Buy Low, Sell High. Or, in this case give away to friends and family. It's a simple matter of supply and demand. Supply is high right now and demand is low, so prices fall. We enjoyed a ham on turkey day.
post #30 of 39
Thread Starter 


You folks are fantastic! Too many choices, not enough turkey. (May have to go get one of those sale birds and smoke some more!)

I started this thread in hopes of picking up 1 or 2 ideas. Boy was I wrong! I can't wait to try each one.

Keep those ideas coming folks, I'm sure there are 1 or 2 more hiding out there.

Take care, have fun, and do good!


post #31 of 39
Same here, my absolute favorite!! Never any left after I get a hold of it for sandwiches though
post #32 of 39
Well........., at least the gumbo was good! :(
post #33 of 39
Lisa -
I just bought a jar of lemongrass from the chienese market. Never used it before I wasn going to try to find a recipe for it.
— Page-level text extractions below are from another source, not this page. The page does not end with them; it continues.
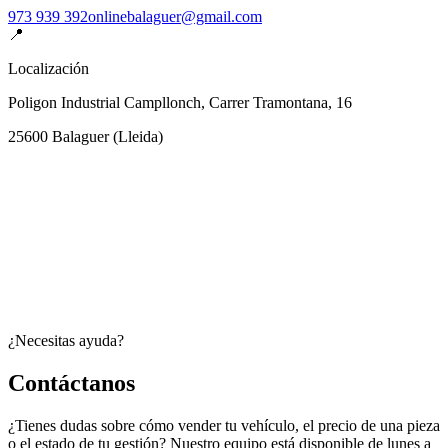
973 939 392
onlinebalaguer@gmail.com
📍
Localización
Poligon Industrial Campllonch, Carrer Tramontana, 16
25600
Balaguer
(
Lleida
)
¿Necesitas ayuda?
Contáctanos
¿Tienes dudas sobre cómo vender tu vehículo, el precio de una pieza
o el estado de tu gestión? Nuestro equipo está disponible de lunes a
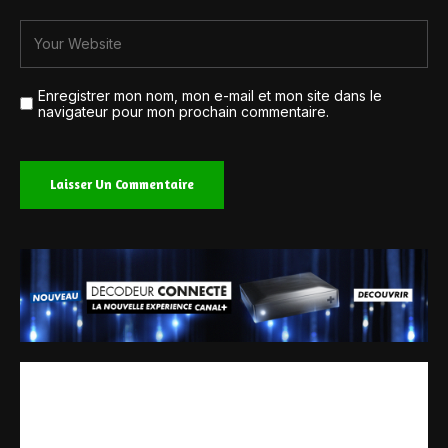
Enregistrer mon nom, mon e-mail et mon site dans le
navigateur pour mon prochain commentaire.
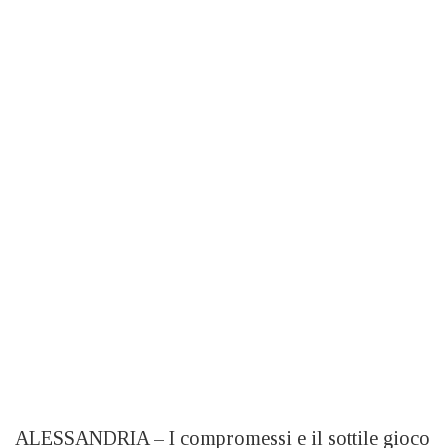
ALESSANDRIA – I compromessi e il sottile gioco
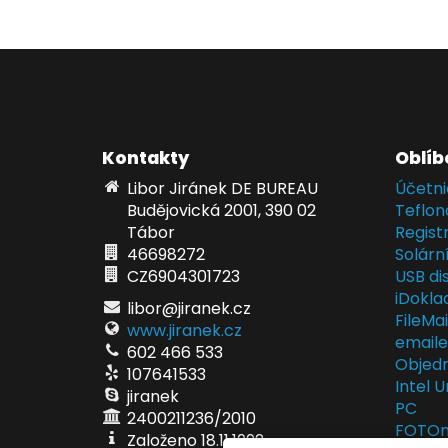
Kontakty
Oblíb
Libor Jiránek DE BUREAU
Účetni
Budějovická 2001, 390 02
Teflon
Tábor
Regist
46698272
Solárn
CZ6904301723
USB dis
iDokla
libor@jiranek.cz
FileMa
www.jiranek.cz
email
602 466 533
Objedn
107641533
Intel U
jiranek
PC
2400211236/2010
FOTOma
Založeno 18.11.1992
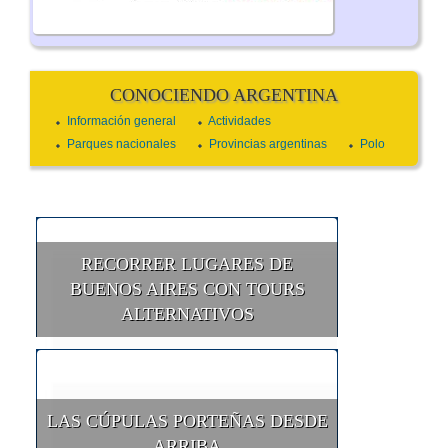
CONOCIENDO ARGENTINA
Información general
Actividades
Parques nacionales
Provincias argentinas
Polo
RECORRER LUGARES DE
BUENOS AIRES CON TOURS
ALTERNATIVOS
LAS CÚPULAS PORTEÑAS DESDE
ARRIBA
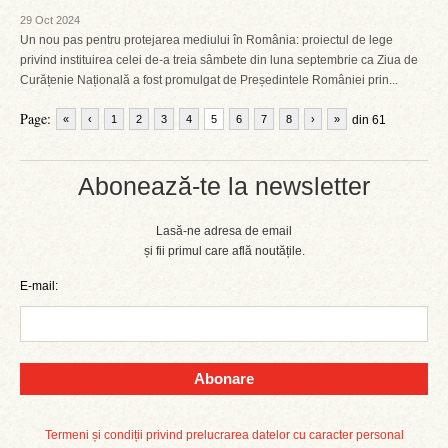
29 Oct 2024
Un nou pas pentru protejarea mediului în România: proiectul de lege
privind instituirea celei de-a treia sâmbete din luna septembrie ca Ziua de
Curățenie Națională a fost promulgat de Președintele României prin...
Page:
«
‹
1
2
3
4
5
6
7
8
›
»
din 61
Abonează-te la newsletter
Lasă-ne adresa de email
și fii primul care află noutățile.
E-mail:
Abonare
Termeni și condiții privind prelucrarea datelor cu caracter personal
Any suggestions for it use besides the soup?
post #34 of 39
Thanks Terry looks wonderful! I gotta get some canned soup or mushrooms guess!

Squeezy I tried a small batch of your chili! It was very good!
post #35 of 39

I dont know any right off hand, but when I go back to work, a girl I work with is Asian and she told me about the lemongrass, so I will ask her for more recipes!!

post #36 of 39
I'm not Lisa, but here are a few recipes that use lemongrass.

post #37 of 39
Thanks Lisa!

Thanks for the link Terry! Good one I love Asian food!
post #38 of 39
This year I'm just putting the sliced leftover turkey in food saver vac bags and freezing it. It will taste good again after a month or so to get all this out of my system. I did one 22 pounder int he smoker and another 14 pounder in the oven. Mt neighbor cooked a lamb roast and a Black Forrest ham. We had 14 people for dinner and there is still a lot left over. Last years I chopped it all up and made a big batch of Chile. It worked out really well and the following Saturday I had six friends over to watch football, we all ate a couple of bowls each and I went to the kitchen during half time to clean up, when I cam back everyone was sound asleep! I forgot about the L-triptafane effect of turkey! Seconal couldn't have done a better job of knocking them out.
post #39 of 39
I always do a pot of soup, but one other favorite which we had tonight is turkey salad sandwiches. You could also do hot turkey sandwiches with gravy on top and we like to do quesadillas with whatever leftover meat we have.